Flare Path

 

Curtis Tweedie and Yoshié Bancroft Credit: Jalen Laine Photography
Curtis Tweedie and Yoshié Bancroft
Credit: Jalen Laine Photography

At Jericho Arts Centre until October 22, 2016
brownpapertickets.com

Posted October 15, 2016

Flare Path is an odd choice for the Slamming Door Artist Collective that mounted Henrik Ibsen’s A Doll’s House in the fall of 2015 in the same venue with many of the same actors. Back in 1879 when Ibsen’s play premiered in Copenhagen, critics and scholars predicted that the slamming of the door behind Nora as she walked out on her husband Torvald was a sound that would be heard around the world. Nora’s determination to steer her own course became a rallying cry for the emerging feminist movement.

On the other hand, Flare Path, written by Terence Rattigan, gives us Patricia (Yoshié Bancroft), an actress who makes the conservative, ‘ethical’ decision: she stays with the husband who treats her like a trophy, much the way Torvald treated Nora.

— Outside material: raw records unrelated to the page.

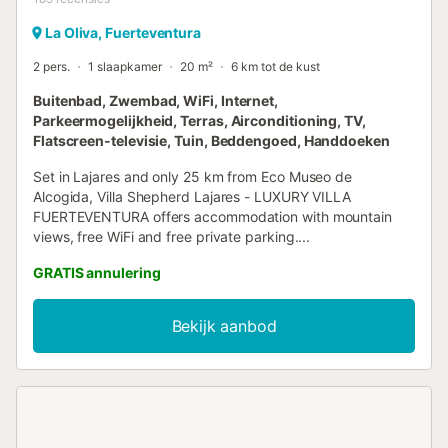
La Oliva, Fuerteventura
2 pers.
1 slaapkamer
20 m²
6 km tot de kust
Buitenbad, Zwembad, WiFi, Internet,
Parkeermogelijkheid, Terras, Airconditioning, TV,
Flatscreen-televisie, Tuin, Beddengoed, Handdoeken
Set in Lajares and only 25 km from Eco Museo de
Alcogida, Villa Shepherd Lajares - LUXURY VILLA
FUERTEVENTURA offers accommodation with mountain
views, free WiFi and free private parking....
GRATIS annulering
Bekijk aanbod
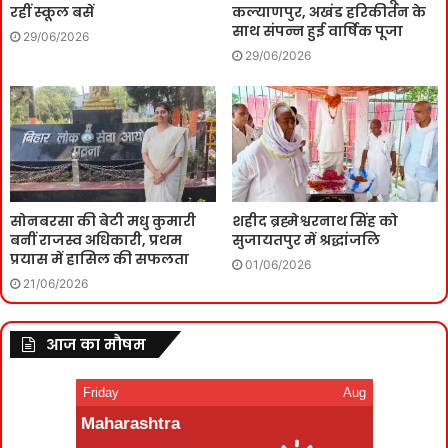
रहीं स्कूल बसें
कल्याणपुर, अखंड हरिकीर्तन के
साथ संपन्न हुई वार्षिक पूजा
29/06/2026
29/06/2026
सोनबरसा की बेटी मधु कुमारी
शहीद ब्रह्मेश्वरनाथ सिंह को
बनीं राजस्व अधिकारी, प्रथम
सुजायतपुर में श्रद्धांजलि
प्रयास में हासिल की सफलता
01/06/2026
21/06/2026
आज का मौषम
Friday
Aug
Maharashtra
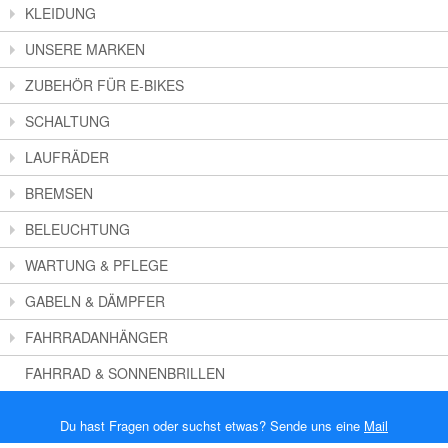
KLEIDUNG
UNSERE MARKEN
ZUBEHÖR FÜR E-BIKES
SCHALTUNG
LAUFRÄDER
BREMSEN
BELEUCHTUNG
WARTUNG & PFLEGE
GABELN & DÄMPFER
FAHRRADANHÄNGER
FAHRRAD & SONNENBRILLEN
Du hast Fragen oder suchst etwas? Sende uns eine
Mail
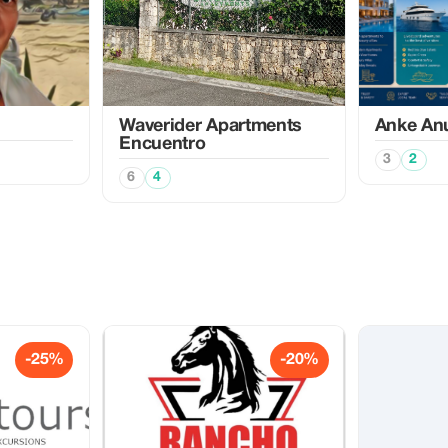
Waverider Apartments
Anke An
Encuentro
3
2
6
4
-25%
-20%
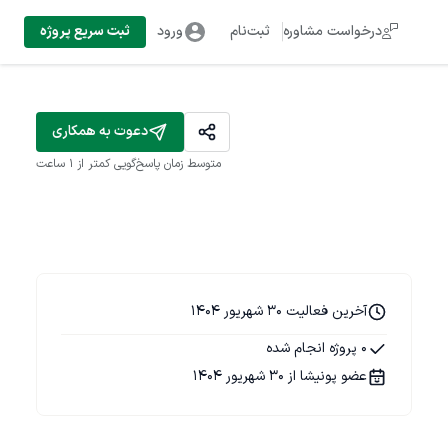
درخواست مشاوره
ثبت‌نام
ورود
ثبت سریع پروژه
دعوت به همکاری
متوسط زمان پاسخ‌گویی
کمتر از 1 ساعت
آخرین فعالیت 30 شهریور 1404
0 پروژه انجام شده
عضو پونیشا از 30 شهریور 1404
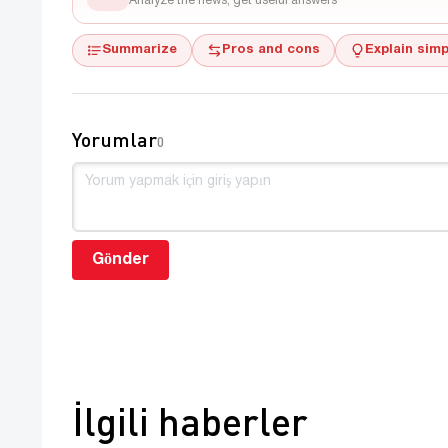
Analyze the news, get useful answers
Summarize
Pros and cons
Explain simp
Yorumlar
0
Gönder
İlgili haberler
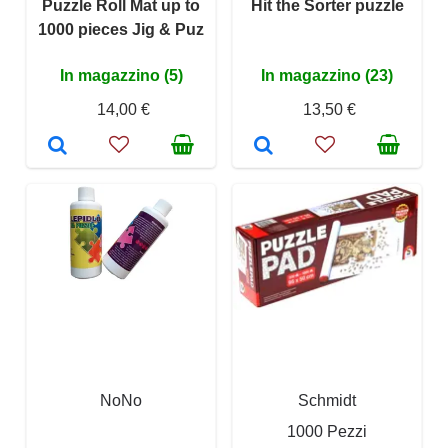
Puzzle Roll Mat up to
Hit the Sorter puzzle
1000 pieces Jig & Puz
In magazzino (5)
In magazzino (23)
14,00 €
13,50 €
NoNo
Schmidt
1000 Pezzi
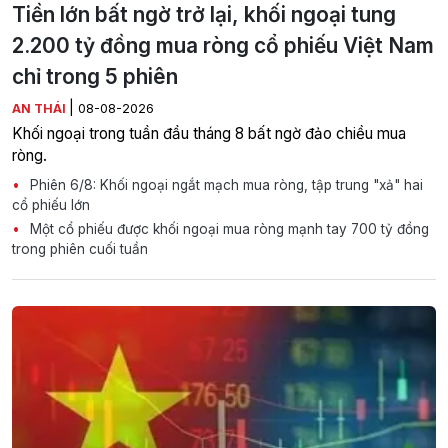
Tiền lớn bất ngờ trở lại, khối ngoại tung
2.200 tỷ đồng mua ròng cổ phiếu Việt Nam
chỉ trong 5 phiên
|
AN THÁI
08-08-2026
Khối ngoại trong tuần đầu tháng 8 bất ngờ đảo chiều mua
ròng.
Phiên 6/8: Khối ngoại ngắt mạch mua ròng, tập trung "xả" hai
cổ phiếu lớn
Một cổ phiếu được khối ngoại mua ròng mạnh tay 700 tỷ đồng
trong phiên cuối tuần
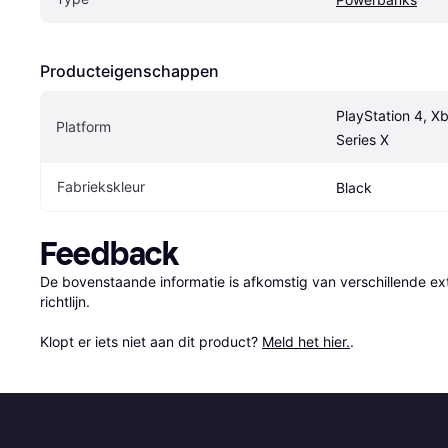
Producteigenschappen
PlayStation 4, X
Platform
Series X
Fabriekskleur
Black
Feedback
De bovenstaande informatie is afkomstig van verschillende ext
richtlijn.

Klopt er iets niet aan dit product? 
Meld het hier.
.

But it’s not quite that simple: Teddy, her husband (played by Curtis Tweedie), is a goof who can’t stop kidding around; he’s also an RAF flight lieutenant flying dangerous bombing missions over Germany. He’s a hero. But Patricia is still in love with Peter (Jesse Martyn), an American actor with whom she had an affair before marrying Teddy.

Peter arrives unannounced at the Falcon Hotel where Teddy, Patricia and several other RAF men and their wives are spending some brief time before the bombing raids resume. Peter has come to take Patricia back to America with him; he “needs” her, he says.

Yoshié Bancroft and Jesse Martyn Credit: Ryan Alexander McDonald
Yoshié Bancroft and Jesse Martyn
Credit: Ryan Alexander McDonald

If this play were written today, Patricia would dump both men and strike out on her own. It doesn’t help that in this production Teddy is like a kid (until very late in the play) and Peter’s a cad.

Having chosen this play for whatever reason, director Genevieve Fleming does a fine job of it. She establishes a palpable sense of wartime. The Falcon Hotel is located near an RAF base where planes are taking off and returning with frequency. The flare path, a line of lights set out along the runway to guide the nighttime bombers, also makes the base a target for German raiders. We hear the planes leaving and returning; the women who live in the hotel – the proprietor Mrs. Oakes (Laura Jaye), the maid (Julie Leung) and the Countess (Tamara McCarthy) – all recognize the different types of aircraft and who’s likely to be at the controls. When the squadron leader Swanson (Paul Herbert) orders an impromptu mission, the play quickly gets airborne.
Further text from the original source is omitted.